Member of Parliament for Wiltshire
- In office 1394–1395

Personal details
- Died: 1418

= John Gawen =

English politician

John Gawen ( – died 1418), of Norrington, Wiltshire, was an English politician. He was the eldest son of John Gawen and Margaret Jooe.

He was a Member (MP) of the Parliament of England for Wiltshire in 1394 and 1395.

He built Norrington Manor in the late 1370s. He had a reputation as an outstanding lawyer and an efficient administrator who served for many years as justice of the peace. He became one of the leading figures in the county, due largely to his close association with John Waltham, Bishop of Salisbury, and later with John, 6th Baron Lovel. Both Waltham and Lovel were favourites of King Richard II, which no doubt contributed to Gawen's powerful local position.

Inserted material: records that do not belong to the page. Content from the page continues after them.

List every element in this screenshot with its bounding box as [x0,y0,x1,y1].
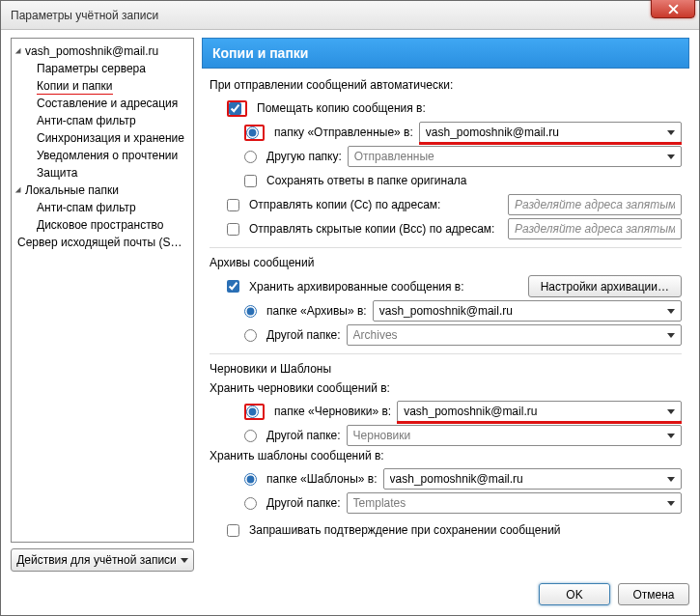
highlight-underline [397,421,682,424]
templates-account-combo[interactable]: vash_pomoshnik@mail.ru [383,468,682,490]
dropdown-icon [181,558,188,563]
cc-checkbox[interactable] [227,199,239,211]
confirm-save-checkbox[interactable] [227,524,239,537]
drafts-other-label: Другой папке: [266,429,341,442]
archive-other-value: Archives [353,328,667,342]
sent-account-value: vash_pomoshnik@mail.ru [426,126,667,139]
close-button[interactable] [651,0,695,18]
panel-title: Копии и папки [202,38,689,69]
dropdown-icon [667,130,675,135]
sent-other-radio[interactable] [244,151,257,163]
templates-folder-radio[interactable] [244,473,257,486]
highlight-box [244,125,265,141]
bcc-label: Отправлять скрытые копии (Bcc) по адреса… [249,222,494,236]
row-keep-archives: Хранить архивированные сообщения в: Наст… [210,275,682,297]
tree-item-smtp[interactable]: Сервер исходящей почты (S… [12,234,193,251]
archive-folder-radio[interactable] [244,305,257,318]
sent-folder-label: папку «Отправленные» в: [274,126,413,139]
templates-header: Хранить шаблоны сообщений в: [210,449,682,462]
keep-archives-label: Хранить архивированные сообщения в: [249,280,464,294]
ok-button[interactable]: OK [539,583,610,605]
templates-other-label: Другой папке: [266,496,341,510]
tree-item-local-disk[interactable]: Дисковое пространство [12,216,193,234]
row-templates-other: Другой папке: Templates [210,492,682,514]
row-drafts-other: Другой папке: Черновики [210,425,682,446]
sent-folder-radio[interactable] [246,126,259,139]
highlight-box [227,100,247,117]
bcc-input[interactable] [508,218,682,239]
account-actions-button[interactable]: Действия для учётной записи [11,548,194,572]
drafts-other-combo[interactable]: Черновики [347,425,682,446]
drafts-templates-header: Черновики и Шаблоны [210,362,682,376]
row-templates-folder: папке «Шаблоны» в: vash_pomoshnik@mail.r… [210,468,682,490]
highlight-box [244,404,265,420]
dropdown-icon [667,477,675,482]
tree-item-receipts[interactable]: Уведомления о прочтении [12,147,193,164]
archive-settings-button[interactable]: Настройки архивации… [528,275,682,297]
sending-header: При отправлении сообщений автоматически: [210,78,682,92]
sent-other-label: Другую папку: [266,150,342,163]
archives-header: Архивы сообщений [210,256,682,269]
dropdown-icon [667,434,675,438]
dialog-footer: OK Отмена [11,577,689,605]
account-tree[interactable]: vash_pomoshnik@mail.ru Параметры сервера… [11,38,194,543]
templates-folder-label: папке «Шаблоны» в: [266,472,378,486]
tree-item-security[interactable]: Защита [12,164,193,182]
sent-other-combo[interactable]: Отправленные [348,146,682,167]
place-copy-checkbox[interactable] [229,102,241,115]
dropdown-icon [667,501,675,506]
drafts-header: Хранить черновики сообщений в: [210,381,682,395]
sidebar: vash_pomoshnik@mail.ru Параметры сервера… [11,38,194,572]
templates-other-combo[interactable]: Templates [347,492,682,514]
window-title: Параметры учётной записи [11,9,158,22]
row-sent-folder: папку «Отправленные» в: vash_pomoshnik@m… [210,122,682,143]
row-archive-other: Другой папке: Archives [210,324,682,346]
expand-icon [15,187,23,195]
keep-archives-checkbox[interactable] [227,280,239,293]
expand-icon [15,48,23,56]
close-icon [668,4,679,14]
cc-input[interactable] [508,194,682,215]
row-cc: Отправлять копии (Cc) по адресам: [210,194,682,215]
archive-other-radio[interactable] [244,329,257,342]
row-sent-other: Другую папку: Отправленные [210,146,682,167]
settings-panel: Копии и папки При отправлении сообщений … [202,38,689,572]
row-save-replies: Сохранять ответы в папке оригинала [210,170,682,191]
archive-other-label: Другой папке: [266,328,341,342]
dropdown-icon [667,309,675,314]
dropdown-icon [667,333,675,338]
tree-account-header[interactable]: vash_pomoshnik@mail.ru [12,42,193,60]
tree-account-label: vash_pomoshnik@mail.ru [25,44,158,58]
save-replies-checkbox[interactable] [244,175,257,187]
tree-item-sync[interactable]: Синхронизация и хранение [12,129,193,147]
tree-item-local-antispam[interactable]: Анти-спам фильтр [12,199,193,216]
archive-other-combo[interactable]: Archives [347,324,682,346]
archive-account-combo[interactable]: vash_pomoshnik@mail.ru [373,300,682,322]
tree-local-header[interactable]: Локальные папки [12,182,193,199]
dialog-window: Параметры учётной записи vash_pomoshnik@… [0,0,700,616]
confirm-save-label: Запрашивать подтверждение при сохранении… [249,523,561,537]
drafts-other-radio[interactable] [244,430,257,442]
row-place-copy: Помещать копию сообщения в: [210,98,682,119]
tree-item-server[interactable]: Параметры сервера [12,60,193,77]
drafts-folder-label: папке «Черновики» в: [274,405,391,418]
main-row: vash_pomoshnik@mail.ru Параметры сервера… [11,38,689,572]
dropdown-icon [667,409,675,414]
templates-other-radio[interactable] [244,497,257,510]
separator [210,353,682,354]
bcc-checkbox[interactable] [227,223,239,236]
dropdown-icon [667,154,675,159]
panel-body: При отправлении сообщений автоматически:… [202,69,689,572]
drafts-folder-radio[interactable] [246,406,259,418]
row-confirm-save: Запрашивать подтверждение при сохранении… [210,519,682,541]
tree-item-compose[interactable]: Составление и адресация [12,95,193,112]
sent-account-combo[interactable]: vash_pomoshnik@mail.ru [419,122,682,143]
cancel-button[interactable]: Отмена [618,583,689,605]
drafts-account-combo[interactable]: vash_pomoshnik@mail.ru [397,401,682,422]
templates-other-value: Templates [353,496,667,510]
tree-item-antispam[interactable]: Анти-спам фильтр [12,112,193,129]
place-copy-label: Помещать копию сообщения в: [257,101,426,115]
templates-account-value: vash_pomoshnik@mail.ru [390,472,667,486]
tree-item-copies[interactable]: Копии и папки [12,77,193,95]
cc-label: Отправлять копии (Cc) по адресам: [249,198,440,211]
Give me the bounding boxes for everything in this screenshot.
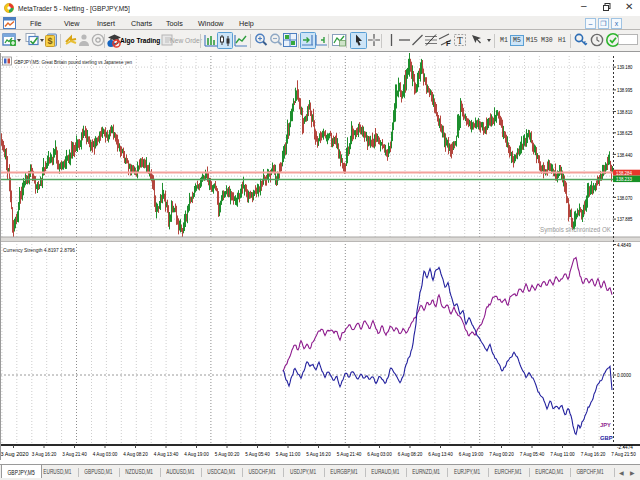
svg-text:4 Aug 03:00: 4 Aug 03:00 xyxy=(93,450,118,457)
svg-text:4 Aug 08:20: 4 Aug 08:20 xyxy=(123,450,148,457)
svg-text:Currency Strength 4.8197 2.87: Currency Strength 4.8197 2.8796 xyxy=(3,246,75,253)
svg-text:7 Aug 00:20: 7 Aug 00:20 xyxy=(489,450,514,457)
svg-text:3 Aug 21:40: 3 Aug 21:40 xyxy=(62,450,87,457)
svg-text:5 Aug 16:20: 5 Aug 16:20 xyxy=(306,450,331,457)
svg-text:138.440: 138.440 xyxy=(617,151,633,158)
svg-text:7 Aug 21:50: 7 Aug 21:50 xyxy=(611,450,636,457)
svg-text:4 Aug 19:00: 4 Aug 19:00 xyxy=(184,450,209,457)
svg-text:7 Aug 05:40: 7 Aug 05:40 xyxy=(520,450,545,457)
svg-text:3 Aug 16:20: 3 Aug 16:20 xyxy=(32,450,57,457)
svg-text:6 Aug 03:00: 6 Aug 03:00 xyxy=(367,450,392,457)
svg-text:F: F xyxy=(446,39,451,48)
svg-text:6 Aug 08:20: 6 Aug 08:20 xyxy=(398,450,423,457)
svg-text:5 Aug 00:20: 5 Aug 00:20 xyxy=(215,450,240,457)
svg-text:7 Aug 16:20: 7 Aug 16:20 xyxy=(581,450,606,457)
svg-text:5 Aug 05:40: 5 Aug 05:40 xyxy=(245,450,270,457)
svg-text:139.180: 139.180 xyxy=(617,63,633,70)
svg-text:7 Aug 11:00: 7 Aug 11:00 xyxy=(550,450,575,457)
svg-text:138.810: 138.810 xyxy=(617,108,633,115)
svg-text:137.885: 137.885 xyxy=(617,215,633,222)
svg-text:T: T xyxy=(457,36,463,46)
svg-text:6 Aug 13:40: 6 Aug 13:40 xyxy=(428,450,453,457)
svg-text:138.233: 138.233 xyxy=(616,175,632,182)
svg-text:138.995: 138.995 xyxy=(617,86,633,93)
svg-text:4.4849: 4.4849 xyxy=(617,241,631,248)
svg-text:GBP: GBP xyxy=(600,435,613,441)
svg-text:JPY: JPY xyxy=(600,422,611,428)
svg-text:Symbols sinchronized OK: Symbols sinchronized OK xyxy=(540,226,612,234)
svg-text:138.070: 138.070 xyxy=(617,194,633,201)
svg-text:138.625: 138.625 xyxy=(617,129,633,136)
svg-text:3 Aug 2020: 3 Aug 2020 xyxy=(1,450,29,457)
svg-text:4 Aug 13:40: 4 Aug 13:40 xyxy=(154,450,179,457)
svg-text:GBPJPY,M5: Great Britain poun: GBPJPY,M5: Great Britain pound sterling … xyxy=(14,58,132,65)
svg-text:5 Aug 21:40: 5 Aug 21:40 xyxy=(337,450,362,457)
svg-text:6 Aug 19:00: 6 Aug 19:00 xyxy=(459,450,484,457)
svg-text:0.0000: 0.0000 xyxy=(617,371,631,378)
svg-text:$: $ xyxy=(47,36,52,46)
svg-text:5 Aug 11:00: 5 Aug 11:00 xyxy=(276,450,301,457)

However, the downfall of King Richard and his replacement by Henry IV did not affect Gawen's position: he remained a leading figure in his county until his death in 1418.

He married twice, and his family remained at Norrington until the seventeenth century. The family were notable recusants, and were ultimately forced to sell Norrington to pay the fines imposed for recusancy. John Gavan (died 1679), the Catholic martyr who was executed during the Popish Plot, was probably descended from Gawen.

He died shortly before 17 June 1418.